Aber wollen wir nicht lieber von Emden durch den Dollart fahren, jenen unheimlichen Meerbusen, welcher wie eine Riesescylla an die vierzig Dörfer verschluckt haben soll?

Oder bequemer noch: wir fahren mit der Omnibusgelegenheit von Emden nach Norden und Norddeich. Dort harrt unser tagtäglich eine Ueberfahrtgelegenheit mit einem Dampfboot, welche uns nicht einmal eine Stunde, vielleicht nur eine halbe, auf der See hält.

Oder – wollen wir zu Wagen hinüber fahren?
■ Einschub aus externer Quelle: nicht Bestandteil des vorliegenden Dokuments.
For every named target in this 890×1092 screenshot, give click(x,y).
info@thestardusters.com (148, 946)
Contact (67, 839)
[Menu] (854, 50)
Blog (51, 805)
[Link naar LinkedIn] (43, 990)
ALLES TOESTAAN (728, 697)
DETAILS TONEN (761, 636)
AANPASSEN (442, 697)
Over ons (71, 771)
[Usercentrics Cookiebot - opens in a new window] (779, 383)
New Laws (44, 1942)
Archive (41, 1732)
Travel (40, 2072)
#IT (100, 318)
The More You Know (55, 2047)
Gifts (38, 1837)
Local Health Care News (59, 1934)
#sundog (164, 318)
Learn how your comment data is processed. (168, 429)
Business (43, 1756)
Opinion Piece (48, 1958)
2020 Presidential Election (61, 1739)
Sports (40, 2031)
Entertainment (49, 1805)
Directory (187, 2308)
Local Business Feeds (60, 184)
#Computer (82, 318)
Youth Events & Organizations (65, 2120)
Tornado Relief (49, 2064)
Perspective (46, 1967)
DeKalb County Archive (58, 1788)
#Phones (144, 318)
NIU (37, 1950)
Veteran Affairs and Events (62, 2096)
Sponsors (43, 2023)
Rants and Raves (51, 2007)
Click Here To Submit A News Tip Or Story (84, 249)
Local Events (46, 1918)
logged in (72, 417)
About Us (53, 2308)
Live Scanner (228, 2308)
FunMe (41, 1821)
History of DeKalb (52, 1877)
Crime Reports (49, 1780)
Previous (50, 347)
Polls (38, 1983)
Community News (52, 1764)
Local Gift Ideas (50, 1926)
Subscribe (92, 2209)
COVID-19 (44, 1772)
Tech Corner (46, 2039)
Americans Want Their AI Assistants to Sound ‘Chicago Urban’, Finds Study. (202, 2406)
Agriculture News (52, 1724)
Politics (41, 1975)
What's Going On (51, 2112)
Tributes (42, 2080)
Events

Das ist eine einzige Fahrt. Von Norddeich geht es auf dem steinernen Damm hin nach dem Hilgenrieder Siel, durch von der Ebbe bloßgelegten Sand, durch Seewasser sogar, das bis über die Räder reicht und unheimlich und nervenerschütternd an den Wagenschlag plätschert, eine Viertelstunde lang, vielleicht eine ganze Stunde und mehr. Die Postpferde machen das so ruhig ab, als stammten sie aus dem Marstall des Heidengottes Neptun, und es giebt Leute genug, für welche das Gruseln zu den Reizen des Lebens gehört und die sich darum eine solche Fahrt loben werden. Indeß wir sind Landratten, welche gern etwas Langeweile in Kauf nehmen, wenn sie sich recht lange „auf See“ fühlen können, eine Bezeichnung, welche freilich für das Wattemeer eine Schmeichelei bedeutet. Zudem ist der Bremer Dampfer so comfortable –

Das ist Norderney.

[645] Am Horizont hebt sich eine Insel heraus, ein paar stattliche Gebäude, eine lange Straße niedriger Häuser, ein Landungsdamm, der sich weit in das Wasser hinein erstreckt: die Glocke läutet – wir sind da, verlassen das Schiff und besteigen einen der Wagen, welche bereit stehen, uns zum Conversationshause, dem Curhause von Norderney zu fahren. Neugierige Augen von Kurgästen, denen die Ankunft des Dampfers zu den Zerstreuungen des Badelebens gehört, wie die täglichen Concerte oder ein Feuerwerk, empfangen uns.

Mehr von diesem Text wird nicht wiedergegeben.